En un artículo reciente, Héctor Aguilar Camín afirma que la opinión pública en México ha logrado cosas importantes y pone como ejemplo que “hace ya algunos años está en el estado de ánimo no tolerar la corrupción y la impunidad, rasgos éstos los más visibles de lo que, hace ya algún tiempo, parece el principio de una revolución moral, que terminará imponiendo sus reglas de decencia y transparencia sobre la vida pública de México”.

Cito este párrafo optimista, porque viene bien con lo que hemos debatido en estas páginas los lectores y su servidora respecto a por dónde se debe comenzar a erradicar los males del país. Según algunos: “La escalera se barre de arriba hacia abajo”, y según otros: “De nada sirve cortar el fruto, hay que limpiar desde la raíz”.
Lo que sostiene Aguilar Camín, podría parecer que se refiere a un cambio que se está generando desde la sociedad, pero no es así. Porque la opinión pública no la compone la sociedad en su conjunto, sino aquellos que tienen forma de expresar lo que piensan, que son quienes escriben o hablan en los medios de comunicación y en otros foros públicos. De hecho, fuera de lo que muestran algunas encuestas, no tenemos idea o la tenemos muy somera sobre el modo de pensar de la mayoría de los mexicanos.
Esto resulta evidente a la hora de elecciones cuando tantos se abstienen, a la hora de movimientos sociales que reaccionan de formas violentas, a la hora en que se defiende a parientes delincuentes.

Sin duda, como bien dice Aguilar Camín, la opinión pública puede conseguir cambios importantes, como estos a los que hace referencia, pues por lo general quienes la componen son ilustrados que luchan por mejorar lo que les parece que no sirve. Gracias a ellos, se han logrado avances como la libertad de expresión, bajarle a la represión, que se respeten los derechos humanos, la preocupación por el medio ambiente, hacer elecciones limpias, insistir en la transparencia. Pero eso no necesariamente significa que la sociedad esté involucrada. José Luis Martínez decía lo contrario: que todo lo que tenemos se había hecho gracias a la decisión de una minoría, “a despecho de la inercia popular y con ostensible oposición de los mexicanos”.

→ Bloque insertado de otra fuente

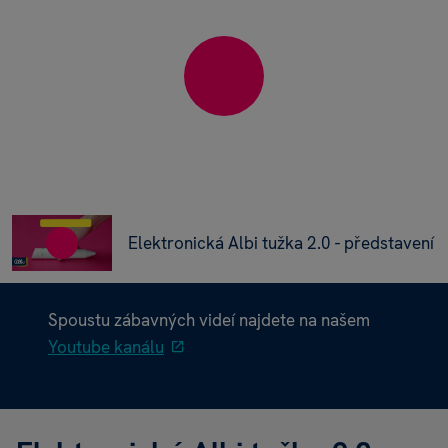
Elektronická Albi tužka 2.0 - představení
Spoustu zábavných videí najdete na našem
Youtube kanálu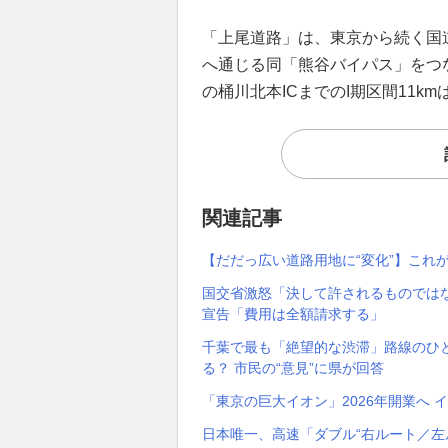
「上尾道路」は、東京から続く国
へ通じる同「熊谷バイパス」をつな
の桶川北本ICまでのI期区間11k
関連記事
【だだっ広い道路用地に“変化”】これが
国交省激怒「決して許されるものではな
宣告「費用は全額請求する」
千葉で最も「絶望的な渋滞」路線のひとつ
る？ 市民の“意見”に県が回答
「東京の巨大イオン」2026年開業へ 
日本唯一、高速「ダブル“右ルート／左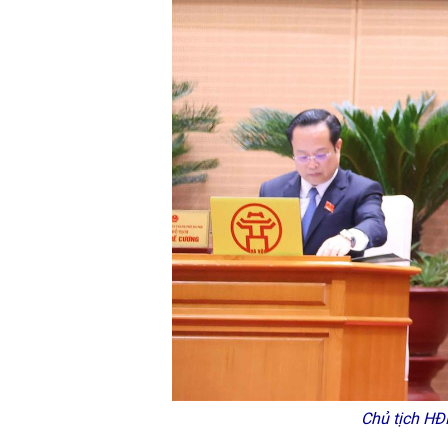
Chủ tịch HĐ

Entonces, una cosa es la opinión pública y otra es la sociedad mexicana.
Pongo un ejemplo: hace unos días se publicaron en un diario de circulación nacional dos cartas firmadas por intelectuales y artistas, en las que se manifiesta inconformidad por la instalación de una empresa de televisión en una zona residencial y por construir un edificio muy alto en una zona en que está prohibido.
Las dos misivas aseguran que los permisos se consiguieron por la corrupción gubernamental.
Ninguna menciona que para que eso fuera posible, es porque los empresarios participaron de dicha corrupción y porque los vecinos no actuaron para impedirlo (como lo hicieron en otros casos como el corredor cultural sobre la avenida Chapultepec o el edificio que quería construir la Semarnat en los Viveros de Coyocán).
Lo que estos ejemplos ponen en evidencia no es solo que nuestras autoridades son profundamente corruptas, algo que sabemos bien, pero que la sociedad participa de esa corrupción sea por entrarle, sea por hacerse que no ve, sea por no actuar. Y que quienes se quejan de eso son los ilustrados.
Respecto al tema que hemos venido debatiendo, resulta claro que no se trata de qué es primero, si de arriba para abajo o de abajo para arriba, sino que, como lo he dicho en este espacio y en libros publicados en el 2008 y en el 2014, si queremos cambiar las cosas, el trabajo tiene que ser simultáneo: vigilar y balconear a la autoridad corrupta y responsabilizarnos también nosotros como sociedad, pues como dice un estudioso: “La comunidad es fundamental para identificar y tratar los problemas e incluso para conseguir erradicarlos. Sólo cuando hay fuerza social se pueden resolver los problemas”.